Some issues were beyond the capacity of Williams and the Kennedy administration to resolve. In the Portuguese colonies the US faced the impossible choice between a NATO ally and nationalist aspirations - a dilemma that opened the way for Soviet opportunities in Angola and Mozambique. US influence on South Africa remained elusive.
But the euphoria toward Africa was not destined to last. Post-independence problems overcame the early enthusiasm. The heady rhetoric of nationalism could not resolve serious economic problems. Except for France, the former colonial powers shared less and less of their resources with their former colonies.
The boundaries of the new African states, drawn by the European powers with little attention to ethnic divisions, created tensions and weakened the internal cohesion of states. The internal structures, often formed in emulation of European systems, were rarely strong enough to deal adequately with mounting political and economic problems. Many states were confronted with frequent and sometimes violent changes in government.
The prevalence of authoritarian styles of leadership in Africa turned away Americans who had hoped for more-democratic forms. Internal rivalries and conflicts that created human rights problems caused further erosion in the sympathy for African nations.
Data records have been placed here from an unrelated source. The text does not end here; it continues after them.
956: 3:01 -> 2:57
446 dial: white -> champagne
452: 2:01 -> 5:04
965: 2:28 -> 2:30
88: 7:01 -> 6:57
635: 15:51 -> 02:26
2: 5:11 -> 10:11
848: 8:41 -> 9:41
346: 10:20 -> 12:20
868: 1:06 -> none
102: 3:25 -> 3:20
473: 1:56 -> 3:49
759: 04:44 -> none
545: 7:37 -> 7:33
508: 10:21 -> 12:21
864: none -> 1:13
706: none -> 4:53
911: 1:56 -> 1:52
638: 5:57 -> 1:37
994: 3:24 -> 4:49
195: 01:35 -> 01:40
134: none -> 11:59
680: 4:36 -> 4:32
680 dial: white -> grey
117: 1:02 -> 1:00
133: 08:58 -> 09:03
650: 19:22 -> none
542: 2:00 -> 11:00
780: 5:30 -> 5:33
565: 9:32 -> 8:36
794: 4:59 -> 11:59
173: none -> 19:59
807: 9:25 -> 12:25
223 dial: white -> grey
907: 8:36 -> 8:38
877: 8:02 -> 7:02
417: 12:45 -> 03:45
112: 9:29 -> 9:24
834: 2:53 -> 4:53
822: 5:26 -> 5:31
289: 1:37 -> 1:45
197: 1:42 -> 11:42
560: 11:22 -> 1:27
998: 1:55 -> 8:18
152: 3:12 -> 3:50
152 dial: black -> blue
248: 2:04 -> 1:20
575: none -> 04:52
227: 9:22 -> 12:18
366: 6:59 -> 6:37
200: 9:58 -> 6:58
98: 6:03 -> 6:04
The problems were, over the years, compounded by natural disasters, primarily resulting from recurring droughts.
In the early 1970s, Congress limited US development aid to 10 African countries. In addition, overall levels of aid to African nations fell. Except for private voluntary agencies, the attention of organizations, both black and white, in the US tended to focus more on South Africa and the problem of apartheid. In the conservative camp, attention was concentrated on areas of conflict involving Soviet surrogates.
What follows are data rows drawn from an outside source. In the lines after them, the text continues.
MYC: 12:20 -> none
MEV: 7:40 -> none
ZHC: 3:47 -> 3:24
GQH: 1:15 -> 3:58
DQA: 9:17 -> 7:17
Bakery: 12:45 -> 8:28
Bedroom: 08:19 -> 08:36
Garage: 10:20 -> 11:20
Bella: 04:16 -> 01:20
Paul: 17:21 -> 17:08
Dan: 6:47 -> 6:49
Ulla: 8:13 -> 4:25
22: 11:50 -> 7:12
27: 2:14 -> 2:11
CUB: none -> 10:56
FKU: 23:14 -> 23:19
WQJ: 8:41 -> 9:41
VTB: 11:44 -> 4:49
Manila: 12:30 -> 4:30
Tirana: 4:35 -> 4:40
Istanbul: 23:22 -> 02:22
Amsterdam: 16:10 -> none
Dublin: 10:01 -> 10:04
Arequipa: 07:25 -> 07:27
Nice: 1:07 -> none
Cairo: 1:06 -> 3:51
Yet the intervening years since the days of ``Soapy'' Williams have seen positive developments. Many of the 52 independent countries are viable economically and free of oppressive regimes internally. Soviet involvement remains confined to those states where early opportunities were created for them by US dilemmas or outmoded regimes. Dramatic improvements have reversed tyranny in countries such as Guinea. Internal reconciliation is taking place in Zimbabwe. Leaders in most countries have turned away from rhetoric to face seriously and realistically their economic problems.
Williams, in the early 1960s, saw Africa as important to the US. As with others at the time, he may have carried expectations insufficiently based on a recognition of the problems facing the continent. Yet, by his personal efforts and his slogan, ``Africa for the Africans,'' he opened the way for important relationships with black Africa. He recognized the significance of the continent's historic ties with the US, the deep symbolism of the continent for Afro-Americans, and the benefits to the US of an adequate response to Africa's needs. These American interests, which ``Soapy'' helped identify and establish, remain today.
David D. Newsom, currently at Georgetown University, succeeded G. Mennen Williams as assistant secretary for African affairs in 1969.